Sunday, November 11, 2018

Democrats vote for Democrats. Republicans vote for Republicans

Maybe campaigns don't matter much, at least for partisan offices.


(Except Jamie McLeod-Skinner. She brought Walden down from the heights. Her campaign showed that he wasn't invincible.)


Democrats supported Brown
There's all that work, the money raised and spent, all those ads, all the signs, the "elevator speeches" prepared, the policy papers, the carefully thought out messages, the issues, the meetings with supporters, the joint appearances.  

In the general election, in partisan races, Democrats vote for Democrats and Republicans vote for Republicans. Well, duh.

If candidate quality mattered much, or if campaigns mattered, one would expect to see some dispersion in outcomes. There isn't much. 

Jackson County, Oregon, is a good place to gather evidence because the county is mixed and nearly even in partisanship. There are 91,300 voters who are either Democrat or Republican, of which 44,600 are Democrats and 46,700 are Republican, about a 51-49 edge for Republicans countywide.

(I have excluded minor parties in this discussion. They didn't seem to matter much, and they complicate things without good purpose.)

No surprise on the two county commission races: Republican Rick Dyer won with 55% of the vote over Democrat Amy Thuren, counting only the votes for Democrats and Republicans, and Republican Colleen Roberts won with 54% of the vote over Democrat Lanita Witt, counting again only the major party vote.  In both races a libertarian candidate took 2 or 3 percent. Dyer and Roberts ran a bit better than the partisan edge. Their incumbency might explain it.

In the State Senate race between Golden and Gomez, where the District boundaries give Democrats a 13 point edge, 56.5% to 43.5%, Golden won by ten points. In the State House seat won by Kim Wallan there is a Republican edge of 54% to 46%, 8 points, and she won by exactly that percentage.

Republicans supported Buehler
Does anything but party matter?  Maybe a little. Incumbent US Representative Greg Walden got 53% of the Democratic/Republican vote to McLeod-Skinner's 47%, which meant that her campaign made her fully viable head-to-head contender with Walden, so the outcome was within two percent of the countywide partisan split.

Walden was not "weak." Rather the election showed he was just one more standard-issue Republican when he faced a strong campaign from a Democrat. All that seniority and power, all that money spent on his campaign, all that name familiarity built up over two decades in Congress, and the result is that Walden is brought down to the normal votes "owed" any Republican.

Jamie McLeod-Skinner did better than Kate Brown, the Oregon Governor.  Knute Bueher and Greg Walden got almost exactly the same number of votes, about 50,800. McLeod-Skinner got 3,737 more votes than Brown. Brown slightly underperformed, getting only 45% of the Democratic/Republican vote. 

Knute Buehler was widely thought to be an unusually strong candidate, very well funded, with a moderate image, a physician, a Rhodes scholar, young and good looking.

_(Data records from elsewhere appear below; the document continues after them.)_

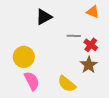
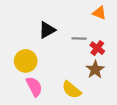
black triangle: (44, 17) -> (47, 30), moved

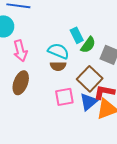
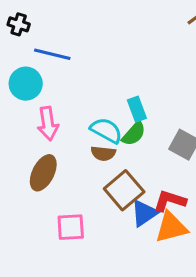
green semicircle: (88, 45) -> (134, 134), moved
brown square: (90, 79) -> (124, 190), moved
pink square: (64, 97) -> (71, 227), moved

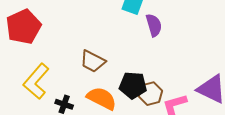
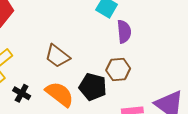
brown hexagon: (151, 94) -> (118, 69), moved

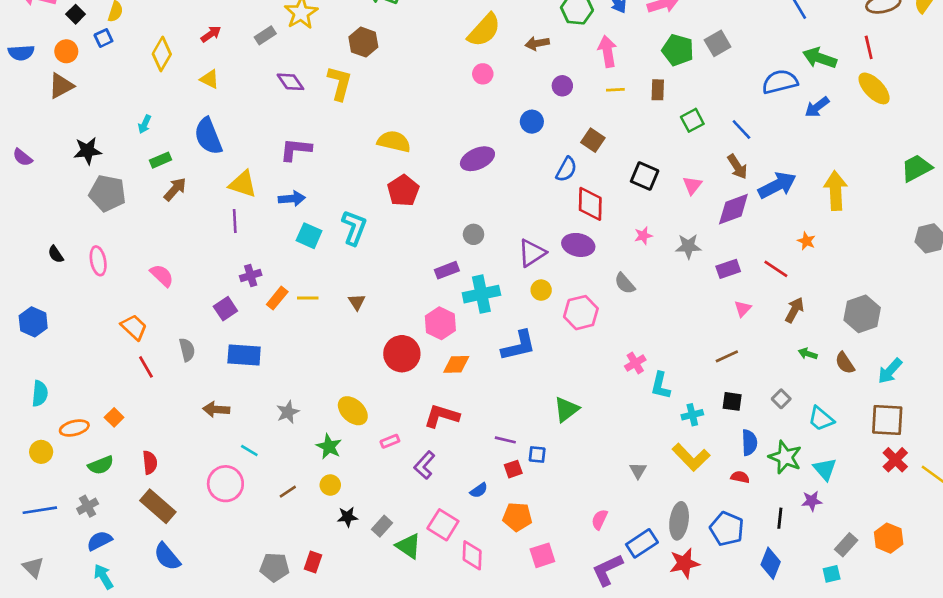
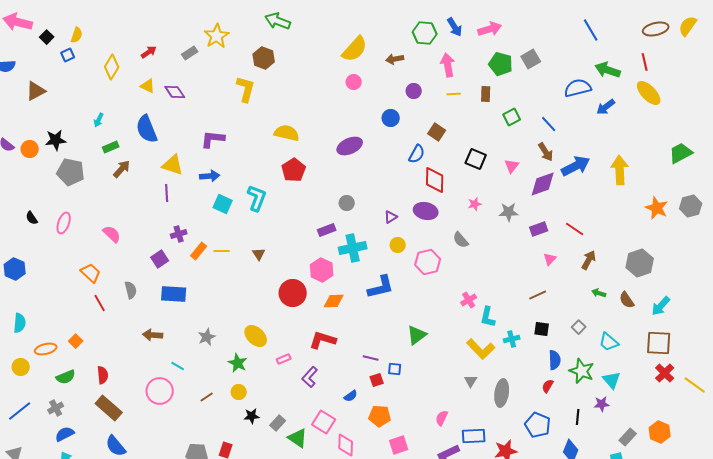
orange circle: (66, 51) -> (30, 149), moved
purple diamond: (290, 82) -> (175, 92), moved
orange star: (806, 241) -> (657, 208), moved, size x1.6
purple triangle: (532, 253) -> (391, 217), size x0.6
pink ellipse: (98, 261) -> (64, 223), turned 30
yellow L-shape: (691, 457) -> (481, 349), moved
red semicircle: (740, 477) -> (548, 386), turned -72
blue line: (40, 510) -> (20, 411), turned -30
gray ellipse: (679, 521) -> (502, 393), moved
blue rectangle: (642, 543) -> (474, 436), turned 30

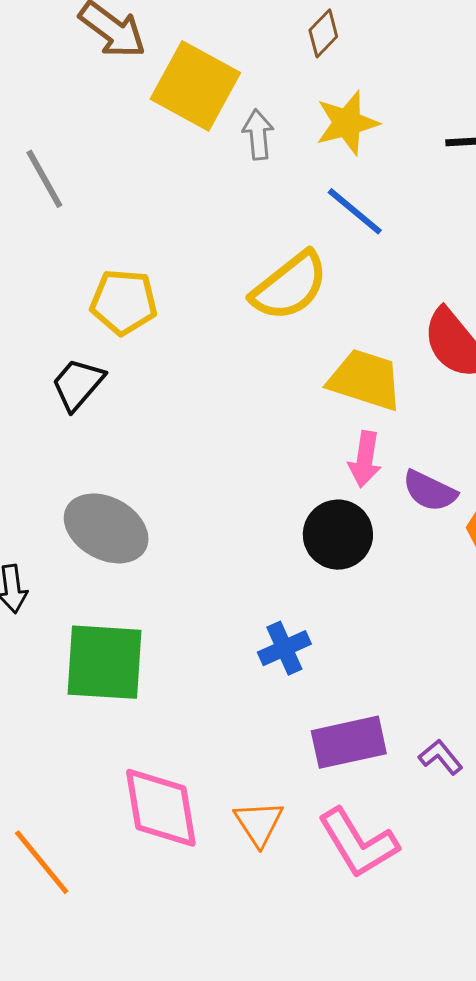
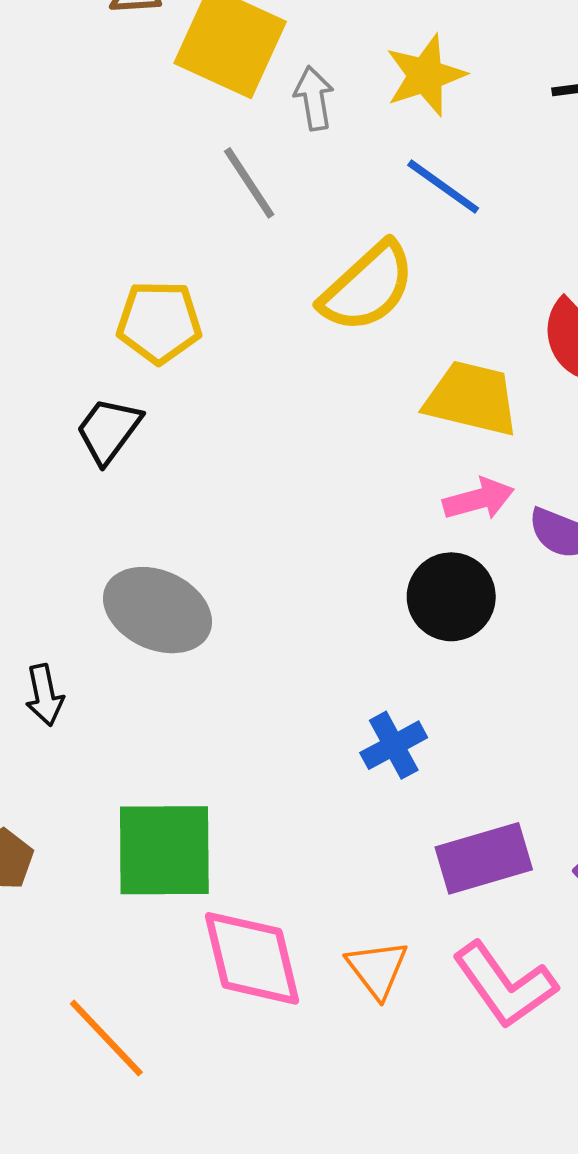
gray line: (44, 179) -> (249, 183), moved
pink arrow: (365, 459) -> (479, 499), turned -110
green square: (104, 662) -> (164, 850), moved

The fact that he ran even with Walden and with Colleen Roberts--but 800 votes behind Rick Dyer, the big winner among Republicans in contested races--suggests simply that Knute Buelher got exactly the Republican votes he "deserved."  Buehler wasn't "strong;", Brown was just a bit weak. 

McLeod-Skinner spent a lot of time in Jackson County. She excited people. Her volunteer activity may well have increased the vote for every Democrat in Jackson County. Her campaign mattered because it showed she was viable. Walden, at long last, had a real opponent.

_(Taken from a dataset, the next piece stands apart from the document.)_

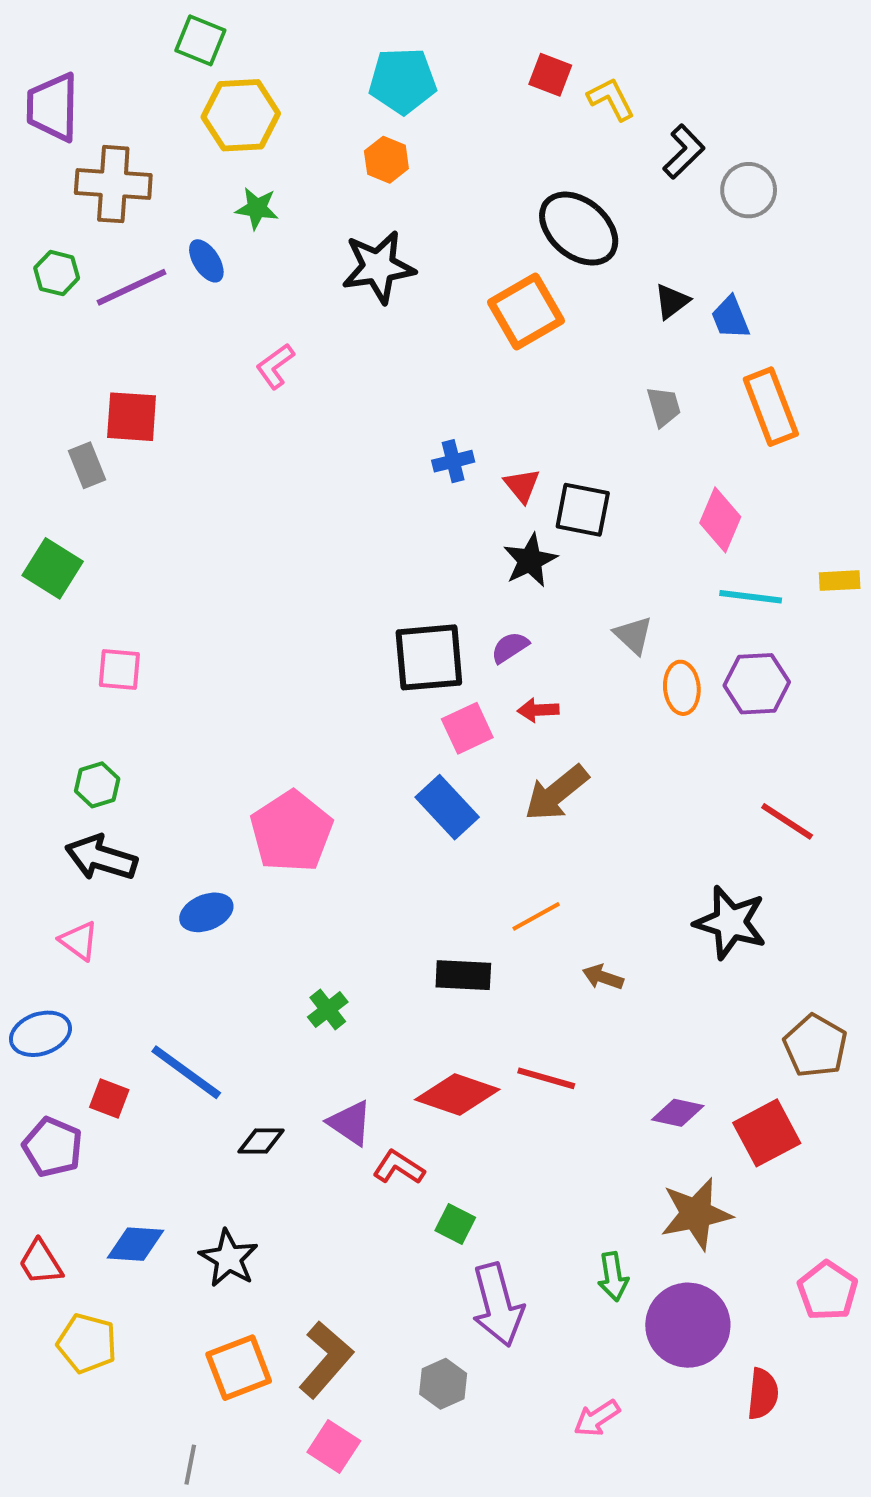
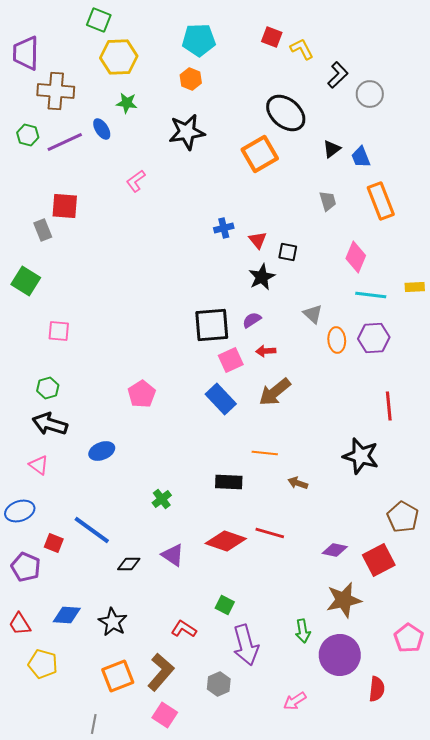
black square: (583, 510) -> (288, 252), size x0.7
red line: (787, 821) -> (389, 406), turned 52
pink pentagon: (291, 831) -> (142, 394), moved, size x0.7
orange line: (536, 916) -> (265, 453), turned 35
red L-shape: (399, 1167) -> (184, 629), moved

 Kate Brown spent much less time here, but presumably she spent it wisely in more fertile ground.  She carried Multnomah County over 3-to-1, and got a margin of 190,000 votes in that county,  nearly double the amount by which she won statewide. That is where the Democratic voter were. Jackson County didn't hurt her much. 

Take-away: Pundit speculation about Trump turning off Republicans and somehow ruining the Republican brand seems not to have been the case with voters, based on Jackson County evidence.  Republican voters voted Republican. Greg Walden has been an ally of Trump on national issues; Knute Buehler stuck a more independent tone on abortion, immigration,  the Kavanaugh nomination, and generally in his tone. It didn't seem to matter much. Republicans voted for both Walden and Buehler.

Democrats voted for Democrats. Republicans voted for Republicans.